# Input data

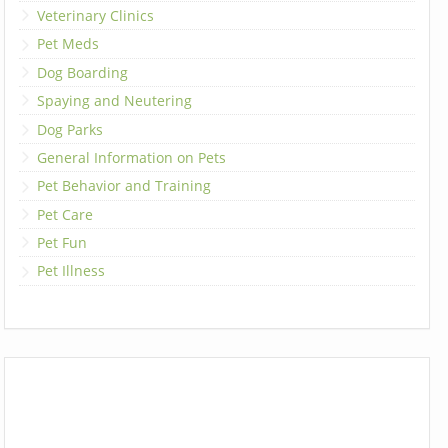
Veterinary Clinics
Pet Meds
Dog Boarding
Spaying and Neutering
Dog Parks
General Information on Pets
Pet Behavior and Training
Pet Care
Pet Fun
Pet Illness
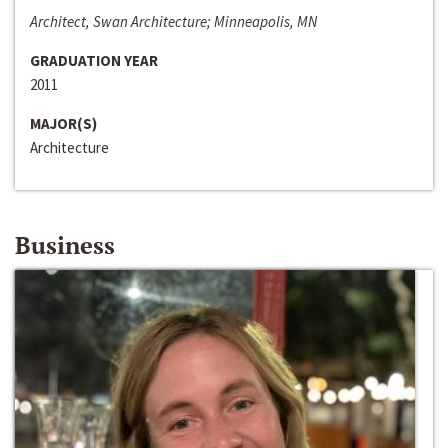
Architect, Swan Architecture; Minneapolis, MN
GRADUATION YEAR
2011
MAJOR(S)
Architecture
Business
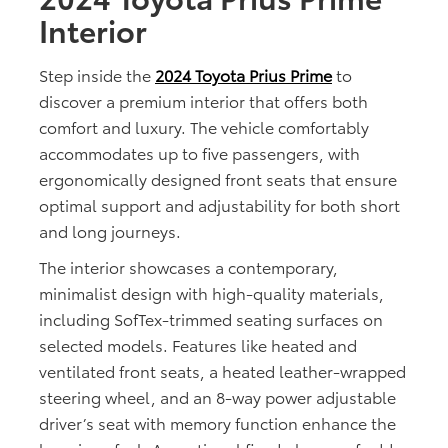
Interior
Step inside the
2024 Toyota Prius Prime
to
discover a premium interior that offers both
comfort and luxury. The vehicle comfortably
accommodates up to five passengers, with
ergonomically designed front seats that ensure
optimal support and adjustability for both short
and long journeys.
The interior showcases a contemporary,
minimalist design with high-quality materials,
including SofTex-trimmed seating surfaces on
selected models. Features like heated and
ventilated front seats, a heated leather-wrapped
steering wheel, and an 8-way power adjustable
driver’s seat with memory function enhance the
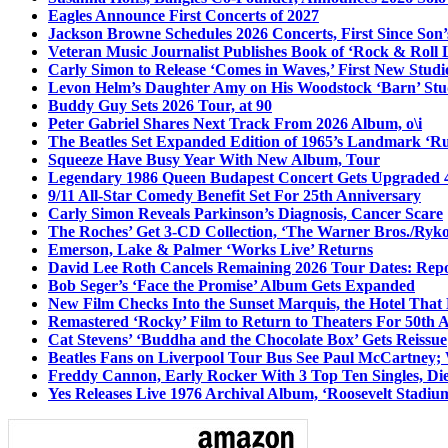
Eagles Announce First Concerts of 2027
Jackson Browne Schedules 2026 Concerts, First Since Son’
Veteran Music Journalist Publishes Book of ‘Rock & Roll L
Carly Simon to Release ‘Comes in Waves,’ First New Stud
Levon Helm’s Daughter Amy on His Woodstock ‘Barn’ Stud
Buddy Guy Sets 2026 Tour, at 90
Peter Gabriel Shares Next Track From 2026 Album, o\i
The Beatles Set Expanded Edition of 1965’s Landmark ‘R
Squeeze Have Busy Year With New Album, Tour
Legendary 1986 Queen Budapest Concert Gets Upgraded 4
9/11 All-Star Comedy Benefit Set For 25th Anniversary
Carly Simon Reveals Parkinson’s Diagnosis, Cancer Scare
The Roches’ Get 3-CD Collection, ‘The Warner Bros./Ryk
Emerson, Lake & Palmer ‘Works Live’ Returns
David Lee Roth Cancels Remaining 2026 Tour Dates: Rep
Bob Seger’s ‘Face the Promise’ Album Gets Expanded
New Film Checks Into the Sunset Marquis, the Hotel That
Remastered ‘Rocky’ Film to Return to Theaters For 50th 
Cat Stevens’ ‘Buddha and the Chocolate Box’ Gets Reissue
Beatles Fans on Liverpool Tour Bus See Paul McCartney; 
Freddy Cannon, Early Rocker With 3 Top Ten Singles, Di
Yes Releases Live 1976 Archival Album, ‘Roosevelt Stadium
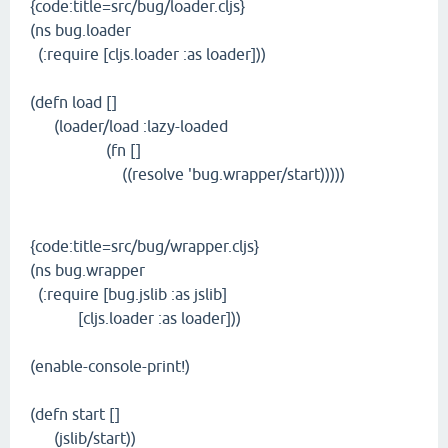
{code:title=src/bug/loader.cljs}
(ns bug.loader
(:require [cljs.loader :as loader]))
(defn load []
(loader/load :lazy-loaded
(fn []
((resolve 'bug.wrapper/start)))))
{code:title=src/bug/wrapper.cljs}
(ns bug.wrapper
(:require [bug.jslib :as jslib]
[cljs.loader :as loader]))
(enable-console-print!)
(defn start []
(jslib/start))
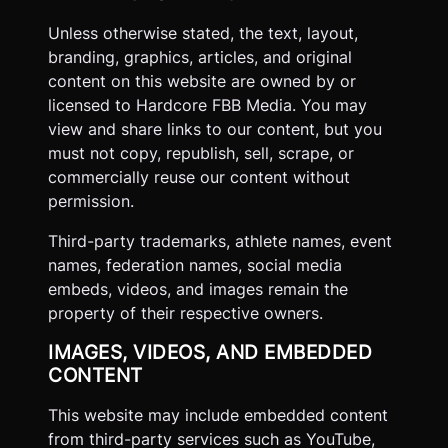
Unless otherwise stated, the text, layout,
branding, graphics, articles, and original
content on this website are owned by or
licensed to Hardcore FBB Media. You may
view and share links to our content, but you
must not copy, republish, sell, scrape, or
commercially reuse our content without
permission.
Third-party trademarks, athlete names, event
names, federation names, social media
embeds, videos, and images remain the
property of their respective owners.
IMAGES, VIDEOS, AND EMBEDDED
CONTENT
This website may include embedded content
from third-party services such as YouTube,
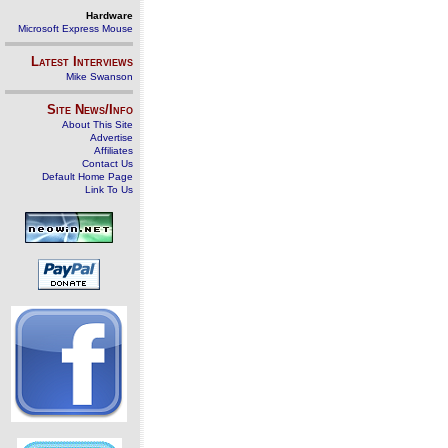
Hardware
Microsoft Express Mouse
Latest Interviews
Mike Swanson
Site News/Info
About This Site
Advertise
Affiliates
Contact Us
Default Home Page
Link To Us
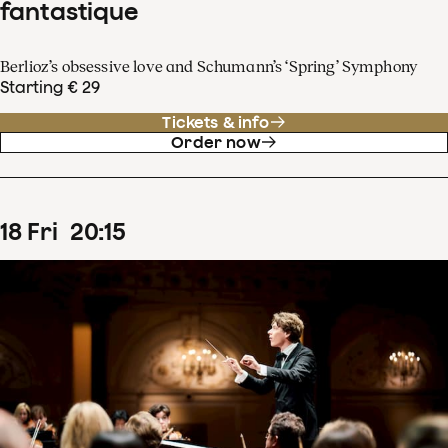
fantastique
Berlioz’s obsessive love and Schumann’s ‘Spring’ Symphony
Starting € 29
Tickets & info
Order now
18
Fri
20
:
15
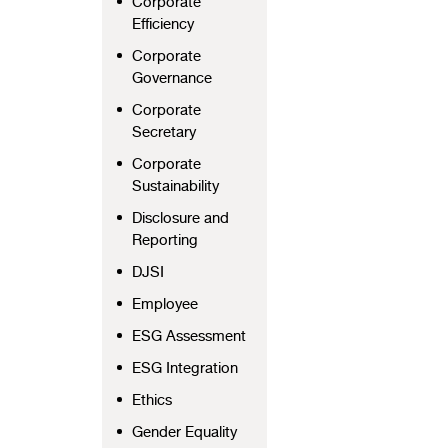
Corporate
Efficiency
Corporate
Governance
Corporate
Secretary
Corporate
Sustainability
Disclosure and
Reporting
DJSI
Employee
ESG Assessment
ESG Integration
Ethics
Gender Equality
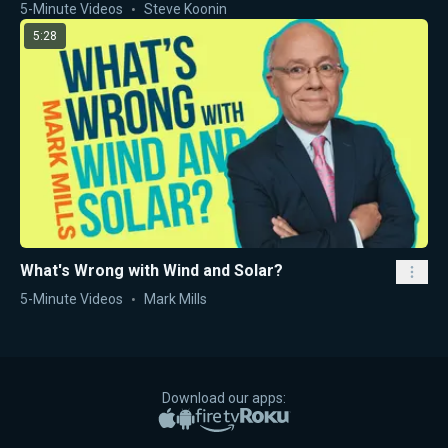
5-Minute Videos
Steve Koonin
5:28
What's Wrong with Wind and Solar?
5-Minute Videos
Mark Mills
Download our apps:
Apple App Store
Google Play
Amazon Fire TV
Roku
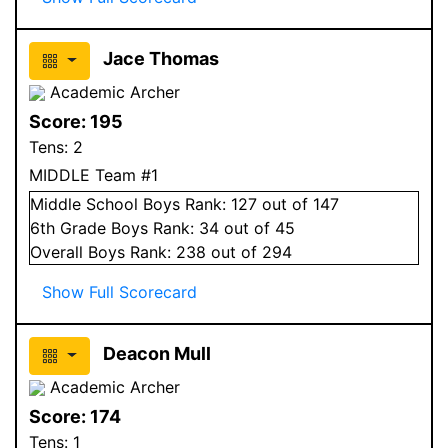
Jace Thomas
Academic Archer
Score:
195
Tens:
2
MIDDLE Team #1
Middle School
Boys
Rank:
127
out of 147
6
th Grade
Boys
Rank:
34
out of 45
Overall
Boys
Rank:
238
out of 294
Show Full Scorecard
Deacon Mull
Academic Archer
Score:
174
Tens:
1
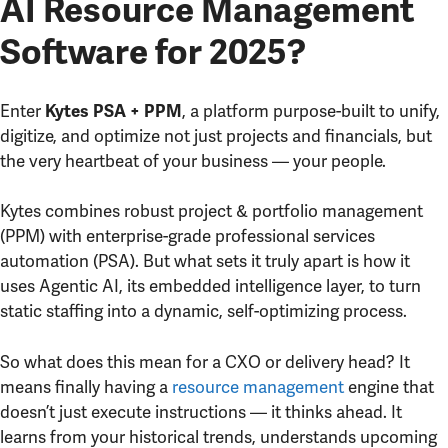
AI Resource Management
Software for 2025?
Enter
, a platform purpose-built to unify,
Kytes PSA + PPM
digitize, and optimize not just projects and financials, but
the very heartbeat of your business — your people.
Kytes combines robust project & portfolio management
(PPM) with enterprise-grade professional services
automation (PSA). But what sets it truly apart is how it
uses Agentic AI, its embedded intelligence layer, to turn
static staffing into a dynamic, self-optimizing process.
So what does this mean for a CXO or delivery head? It
means finally having a
resource management
engine that
doesn’t just execute instructions — it thinks ahead. It
learns from your historical trends, understands upcoming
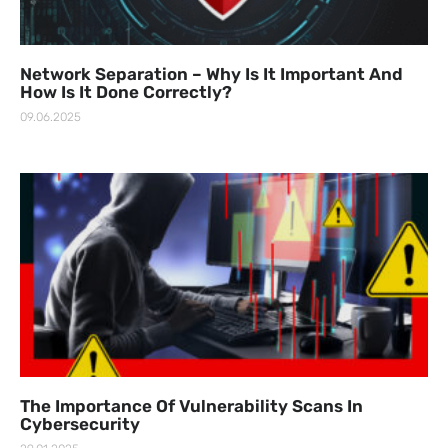
Network Separation – Why Is It Important And
How Is It Done Correctly?
09.06.2025
The Importance Of Vulnerability Scans In
Cybersecurity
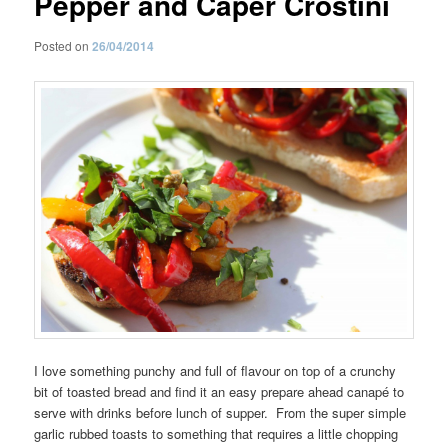
Pepper and Caper Crostini
Posted on
26/04/2014
I love something punchy and full of flavour on top of a crunchy
bit of toasted bread and find it an easy prepare ahead canapé to
serve with drinks before lunch of supper. From the super simple
garlic rubbed toasts to something that requires a little chopping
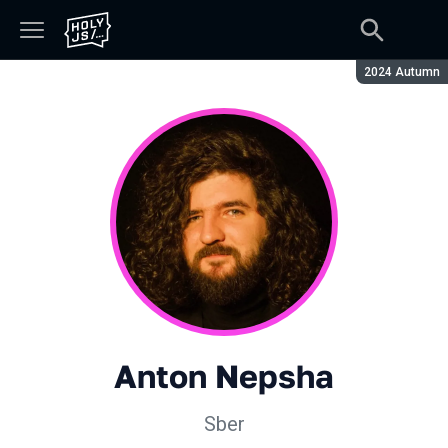
Season:
2024 Autumn
Anton Nepsha
Sber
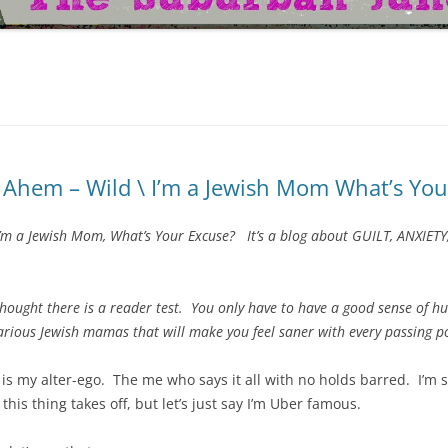
Ahem – Wild \ I’m a Jewish Mom What’s You
 I’m a Jewish Mom, What’s Your Excuse? It’s a blog about GUILT, ANXI
thought there is a reader test. You only have to have a good sense of hu
larious Jewish mamas that will make you feel saner with every passing po
s is my alter-ego. The me who says it all with no holds barred. I’m s
 this thing takes off, but let’s just say I’m Uber famous.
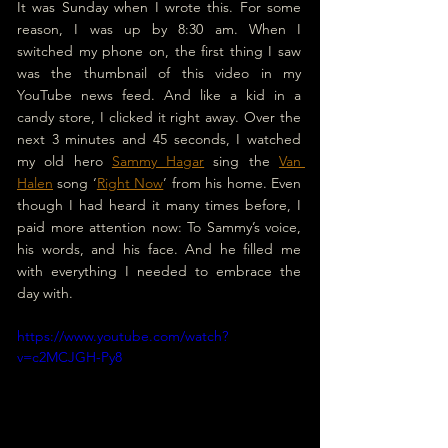
It was Sunday when I wrote this. For some 
reason, I was up by 8:30 am. When I 
switched my phone on, the first thing I saw 
was the thumbnail of this video in my 
YouTube news feed. And like a kid in a 
candy store, I clicked it right away. Over the 
next 3 minutes and 45 seconds, I watched 
my old hero 
Sammy Hagar
 sing the 
Van 
Halen
 song ‘
Right Now
’ from his home. Even 
though I had heard it many times before, I 
paid more attention now: To Sammy’s voice, 
his words, and his face. And he filled me 
with everything I needed to embrace the 
day with.
https://www.youtube.com/watch?
v=c2MCJGH-Py8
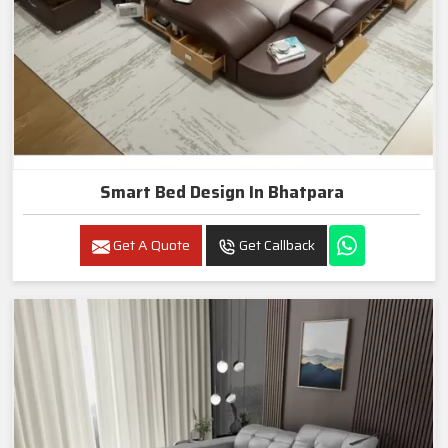
Smart Bed Design In Bhatpara
Get A Quote
Get Callback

# What the task requires
Output nothing except an exact copy of the records above, with the images left out.

# Written response
Veterinary Clinics
Pet Meds
Dog Boarding
Spaying and Neutering
Dog Parks
General Information on Pets
Pet Behavior and Training
Pet Care
Pet Fun
Pet Illness
Architect, Swan Architecture; Minneapolis, MN
GRADUATION YEAR
2011
MAJOR(S)
Architecture
Business
Interior
Step inside the
2024 Toyota Prius Prime
to
discover a premium interior that offers both
comfort and luxury. The vehicle comfortably
accommodates up to five passengers, with
ergonomically designed front seats that ensure
optimal support and adjustability for both short
and long journeys.
The interior showcases a contemporary,
minimalist design with high-quality materials,
including SofTex-trimmed seating surfaces on
selected models. Features like heated and
ventilated front seats, a heated leather-wrapped
steering wheel, and an 8-way power adjustable
driver’s seat with memory function enhance the
Eagles Announce First Concerts of 2027
Jackson Browne Schedules 2026 Concerts, First Since Son’
Veteran Music Journalist Publishes Book of ‘Rock & Roll L
Carly Simon to Release ‘Comes in Waves,’ First New Stud
Levon Helm’s Daughter Amy on His Woodstock ‘Barn’ Stud
Buddy Guy Sets 2026 Tour, at 90
Peter Gabriel Shares Next Track From 2026 Album, o\i
The Beatles Set Expanded Edition of 1965’s Landmark ‘R
Squeeze Have Busy Year With New Album, Tour
Legendary 1986 Queen Budapest Concert Gets Upgraded 4
9/11 All-Star Comedy Benefit Set For 25th Anniversary
Carly Simon Reveals Parkinson’s Diagnosis, Cancer Scare
The Roches’ Get 3-CD Collection, ‘The Warner Bros./Ryk
Emerson, Lake & Palmer ‘Works Live’ Returns
David Lee Roth Cancels Remaining 2026 Tour Dates: Rep
Bob Seger’s ‘Face the Promise’ Album Gets Expanded
New Film Checks Into the Sunset Marquis, the Hotel That
Remastered ‘Rocky’ Film to Return to Theaters For 50th 
Cat Stevens’ ‘Buddha and the Chocolate Box’ Gets Reissue
Beatles Fans on Liverpool Tour Bus See Paul McCartney; 
Freddy Cannon, Early Rocker With 3 Top Ten Singles, Di
Yes Releases Live 1976 Archival Album, ‘Roosevelt Stadium
{code:title=src/bug/loader.cljs}
(ns bug.loader
(:require [cljs.loader :as loader]))
(defn load []
(loader/load :lazy-loaded
(fn []
((resolve 'bug.wrapper/start)))))
{code:title=src/bug/wrapper.cljs}
(ns bug.wrapper
(:require [bug.jslib :as jslib]
[cljs.loader :as loader]))
(enable-console-print!)
(defn start []
(jslib/start))
Unless otherwise stated, the text, layout,
branding, graphics, articles, and original
content on this website are owned by or
licensed to Hardcore FBB Media. You may
view and share links to our content, but you
must not copy, republish, sell, scrape, or
commercially reuse our content without
permission.
Third-party trademarks, athlete names, event
names, federation names, social media
embeds, videos, and images remain the
property of their respective owners.
IMAGES, VIDEOS, AND EMBEDDED
CONTENT
This website may include embedded content
from third-party services such as YouTube,
Hardware
Microsoft Express Mouse
Latest Interviews
Mike Swanson
Site News/Info
About This Site
Advertise
Affiliates
Contact Us
Default Home Page
Link To Us
fantastique
Berlioz’s obsessive love and Schumann’s ‘Spring’ Symphony
Starting € 29
Tickets & info
Order now
18
Fri
20
:
15
Corporate
Efficiency
Corporate
Governance
Corporate
Secretary
Corporate
Sustainability
Disclosure and
Reporting
DJSI
Employee
ESG Assessment
ESG Integration
Ethics
Gender Equality
5-Minute Videos
Steve Koonin
5:28
What's Wrong with Wind and Solar?
5-Minute Videos
Mark Mills
Download our apps:
Apple App Store
Google Play
Amazon Fire TV
Roku
Jace Thomas
Academic Archer
Score:
195
Tens:
2
MIDDLE Team #1
Middle School
Boys
Rank:
127
out of 147
6
th Grade
Boys
Rank:
34
out of 45
Overall
Boys
Rank:
238
out of 294
Show Full Scorecard
Deacon Mull
Academic Archer
Score:
174
Tens:
1
AI Resource Management
Software for 2025?
Enter
, a platform purpose-built to unify,
Kytes PSA + PPM
digitize, and optimize not just projects and financials, but
the very heartbeat of your business — your people.
Kytes combines robust project & portfolio management
(PPM) with enterprise-grade professional services
automation (PSA). But what sets it truly apart is how it
uses Agentic AI, its embedded intelligence layer, to turn
static staffing into a dynamic, self-optimizing process.
So what does this mean for a CXO or delivery head? It
means finally having a
resource management
engine that
doesn’t just execute instructions — it thinks ahead. It
learns from your historical trends, understands upcoming
Network Separation – Why Is It Important And
How Is It Done Correctly?
09.06.2025
The Importance Of Vulnerability Scans In
Cybersecurity
Pepper and Caper Crostini
Posted on
26/04/2014
I love something punchy and full of flavour on top of a crunchy
bit of toasted bread and find it an easy prepare ahead canapé to
serve with drinks before lunch of supper. From the super simple
garlic rubbed toasts to something that requires a little chopping
Season:
2024 Autumn
Anton Nepsha
Sber
Ahem – Wild \ I’m a Jewish Mom What’s You
 I’m a Jewish Mom, What’s Your Excuse? It’s a blog about GUILT, ANXI
thought there is a reader test. You only have to have a good sense of hu
larious Jewish mamas that will make you feel saner with every passing po
s is my alter-ego. The me who says it all with no holds barred. I’m s
 this thing takes off, but let’s just say I’m Uber famous.
It was Sunday when I wrote this. For some 
reason, I was up by 8:30 am. When I 
switched my phone on, the first thing I saw 
was the thumbnail of this video in my 
YouTube news feed. And like a kid in a 
candy store, I clicked it right away. Over the 
next 3 minutes and 45 seconds, I watched 
my old hero 
Sammy Hagar
 sing the 
Van 
Halen
 song ‘
Right Now
’ from his home. Even 
though I had heard it many times before, I 
paid more attention now: To Sammy’s voice, 
his words, and his face. And he filled me 
with everything I needed to embrace the 
day with.
https://www.youtube.com/watch?
v=c2MCJGH-Py8
Smart Bed Design In Bhatpara
Get A Quote
Get Callback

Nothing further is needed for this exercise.